We present results based on XMM-Newton observations of the nearby spiral galaxy M51 (NGC 5194 and NGC 5195). We confirm the presence of the seven known ultraluminous X-ray sources (ULXs) with luminosities exceeding the Eddington luminosity for a 10 M_☉black hole, a low-luminosity active galactic nucleus (LLAGN) with 2-10 keV luminosity of 1.6x10³⁹ ergs/s, and soft thermal extended emission from NGC 5194 detected with Chandra. In addition, we also detected a new ULX with luminosity of ∼10³⁹ ergs/s.
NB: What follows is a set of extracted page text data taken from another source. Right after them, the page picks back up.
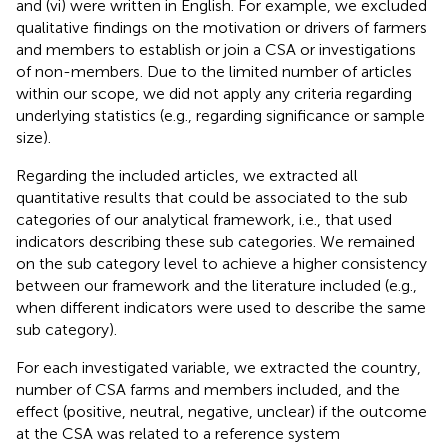
and (vi) were written in English. For example, we excluded
qualitative findings on the motivation or drivers of farmers
and members to establish or join a CSA or investigations
of non-members. Due to the limited number of articles
within our scope, we did not apply any criteria regarding
underlying statistics (e.g., regarding significance or sample
size).
Regarding the included articles, we extracted all
quantitative results that could be associated to the sub
categories of our analytical framework, i.e., that used
indicators describing these sub categories. We remained
on the sub category level to achieve a higher consistency
between our framework and the literature included (e.g.,
when different indicators were used to describe the same
sub category).
For each investigated variable, we extracted the country,
number of CSA farms and members included, and the
effect (positive, neutral, negative, unclear) if the outcome
at the CSA was related to a reference system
We have studied the spectral and temporal properties of the LLAGN and eight ULXs in NGC 5194 and an ULX in NGC 5195. Two ULXs in NGC 5194 show evidence for short-term variability, and all but two ULXs vary on long timescales (over a baseline of ∼2.5 yr), providing strong evidence that these are accreting sources. One ULX in NGC 5194, source 69, shows possible periodic behavior in its X-ray flux. We derive a period of 5925±200 s at a confidence level of 95% on the basis of three cycles. This period is lower than the period of 7620±500 s derived from a Chandra observation in 2000. The higher effective area of XMM-Newton enables us to identify multiple components in the spectra of ULXs. Most ULXs require at least two components, a power law and a soft X-ray excess component that is modeled by an optically thin plasma or a multicolor disk blackbody (MCD). However, the soft excess emissions inferred from all ULXs except source 69 are unlikely to be physically associated with the ULXs, as their strengths are comparable to that of the surrounding diffuse emission. The soft excess emission of source 69 is well described either by a two-temperature MEKAL plasma or a single-temperature MEKAL plasma (kT∼690 eV) and an MCD (kT∼170 eV). The MCD component suggests a cooler accretion disk compared to those in Galactic X-ray binaries, consistent with those expected for intermediate-mass black holes (IMBHs). An iron Kα line (EW∼700 eV) or K absorption edge at ∼7.1 keV is present in the EPIC pn spectrum of source 26. The spectrum of the ULX in NGC 5195, source 12, is consistent with a simple power law. The LLAGN in NGC 5194 shows an extremely flat hard X-ray power law (Γ∼0.7), a narrow iron Kα line at 6.4 keV (EW∼3 keV), and strong soft X-ray excess emission. The full-band spectrum is well described by a two-component MEKAL plasma and reflection from cold material such as a putative torus.